旧統一教会、東京高裁の解散命令決定に「信じられない」 福本修也弁護士が即時特別抗告表明 「法治国家としてありえない」と強く批判

旧統一教会、東京高裁の解散命令決定に「信じられない」 福本修也弁護士が即時特別抗告表明 「法治国家としてありえない」と強く批判

youtu.be2026年3月4日 東京発
東京高等裁判所(三木素子裁判長)は4日、世界平和統一家庭連合(旧統一教会)に対する文部科学省の解散命令請求について、東京地裁(2025年3月)の解散命令を支持し、解散を命じる決定を出した。これにより、教団は宗教法人格を失い、清算手続きが即座に開始される見通しとなった。高額献金勧誘などによる民法上の不法行為を理由とした解散命令は過去初のケースだ。

決定直後、東京・霞が関の高裁前で、教団代理人の福本修也弁護士が報道陣約60〜100人に囲まれ、険しい表情で取材に応じた。福本弁護士は眉間にしわを寄せ、ぶぜんとした様子で強い不満を表明。「信じられないですね。こんなことがあっていいのかなと。法治国家ではないなという感想につきます」と繰り返し、司法判断への怒りをあらわにした。

福本弁護士の主な発言(報道各社取材に基づく要約・抜粋):
決定への受け止め:

  • 「信じられない」
  • 「法治国家としてこんなことがあっていいのか」
  • 「法の支配として到底認められない」

法解釈変更の批判:岸田文雄元首相時代に法制局・法務局の審議で「解散事由なし」との国会答弁が出ていたものが、わずか1日で変更され、急激に適用された点を強く問題視。

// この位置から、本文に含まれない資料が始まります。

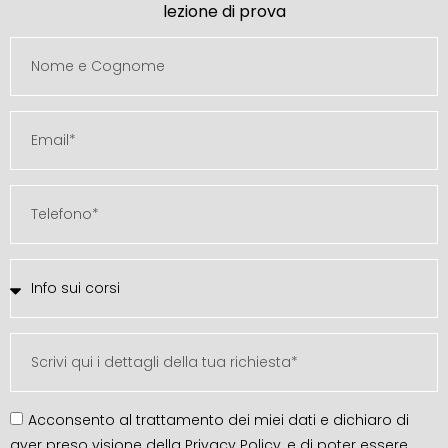
lezione di prova
Acconsento al trattamento dei miei dati e dichiaro di
aver preso visione della Privacy Policy, e di poter essere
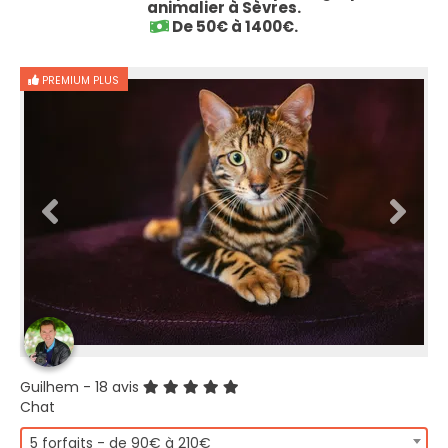
animalier à Sèvres.
De 50€ à 1400€.
PREMIUM PLUS
Guilhem
- 18 avis
Chat
5 forfaits - de 90€ à 210€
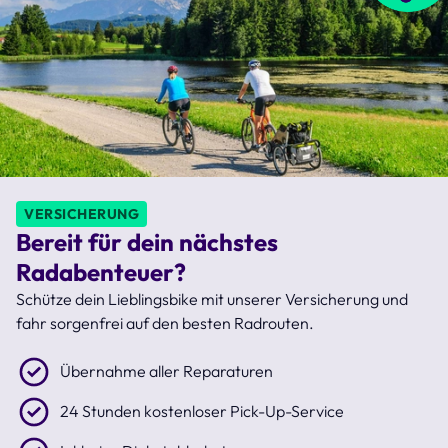
VERSICHERUNG
Bereit für dein nächstes
Radabenteuer?
Schütze dein Lieblingsbike mit unserer Versicherung und
fahr sorgenfrei auf den besten Radrouten.
Übernahme aller Reparaturen
24 Stunden kostenloser Pick-Up-Service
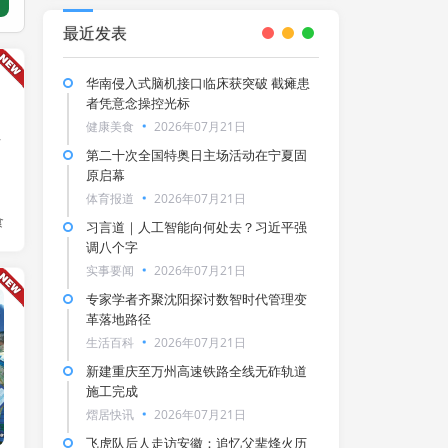
最近发表
华南侵入式脑机接口临床获突破 截瘫患
者凭意念操控光标
健康美食
2026年07月21日
西
第二十次全国特奥日主场活动在宁夏固
原启幕
体育报道
2026年07月21日
食
习言道｜人工智能向何处去？习近平强
调八个字
实事要闻
2026年07月21日
专家学者齐聚沈阳探讨数智时代管理变
实事要闻
革落地路径
生活百科
2026年07月21日
新建重庆至万州高速铁路全线无砟轨道
施工完成
熠居快讯
2026年07月21日
飞虎队后人走访安徽：追忆父辈烽火历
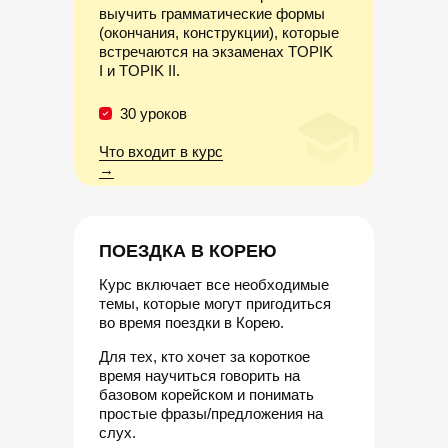
выучить грамматические формы
(окончания, конструкции), которые
встречаются на экзаменах TOPIK
I и TOPIK II.
30 уроков
Что входит в курс
→
ПОЕЗДКА В КОРЕЮ
Курс включает все необходимые
темы, которые могут пригодиться
во время поездки в Корею.
Для тех, кто хочет за короткое
время научиться говорить на
базовом корейском и понимать
простые фразы/предложения на
слух.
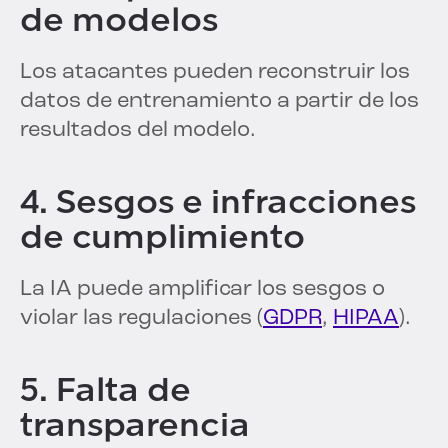
de modelos
Los atacantes pueden reconstruir los
datos de entrenamiento a partir de los
resultados del modelo.
4. Sesgos e infracciones
de cumplimiento
La IA puede amplificar los sesgos o
violar las regulaciones (
GDPR
,
HIPAA
).
5. Falta de
transparencia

  • 「そもそも岸田元首相の法解釈の変更から始まっている」
  • 「国際的にも問題になる」
  • 「国として厳しい批判を受けるだろう」

今後の方針:特別抗告(最高裁への不服申立て)をなるべく早く申し立てる。清算手続きが始まっても「協力はいたします」。宗教活動は「別の問題」として存続を強調。「宗教法人としてはできなくなるが、宗教団体としては存続する」
被害者補償:現在進めている補償手続きは継続。清算に移行すれば清算手続きに移る可能性
財産関連:内部資料の「20年間現地に残財産が行かない」などの記述を指摘され「聞いたことがない」と否定。2009年の役員決議は有効
職員退職情報:早期退職を実施中。「解散・縮小の方針からやった」と説明
その他:決定文が分厚く詳細不明。清算人選任など裁判所からの連絡なし
福本弁護士は決定文の内容をまだ十分確認できていないとしつつ、 

「ものすごい分厚いんですよ。ちょっと分かりません」と述べ、動揺を隠せない様子だった。取材終了時には険しい表情のまま立ち去った。
一方、教団本部(渋谷区)は同日午後、堀会長名義で正式声明を発表する予定。

教団は既にコメントで

  • 「結論ありきの不当な判断」
  • 「新たな政治テロを誘発する」
  • 「国際社会における日本の信用を失墜させる」
  • 「わが国の歴史に残る汚点」と非難。

「特別抗告を含め、信教の自由を守り抜くため闘い続ける」と徹底抗戦の構えを示している。
背景として、東京地裁は高額献金などによる「類例のない膨大な被害」が現在も残存すると認定。高裁も「信教の自由に及ぼす影響を考慮しても、解散を命じることが必要でやむを得ない」と結論づけ、教団の即時抗告を棄却した。教団は2009年のコンプライアンス宣言以降の被害縮小を主張したが、退けられた。
解散命令の効力は抗告中も停止されず、東京地裁が清算人(第一東京弁護士会所属の弁護士)を既に選任。保有資産(1000億円超規模)の清算が進められ、被害者救済への充当が加速する可能性が高い。最高裁での特別抗告で逆転するには、憲法違反などの厳しい立証が必要とみられる。
この決定は旧統一教会問題の重大な転換点となり、信教の自由と被害者保護のバランスをめぐる議論がさらに激化している。夕方の教団正式声明で追加対応が明らかになる見込みだ。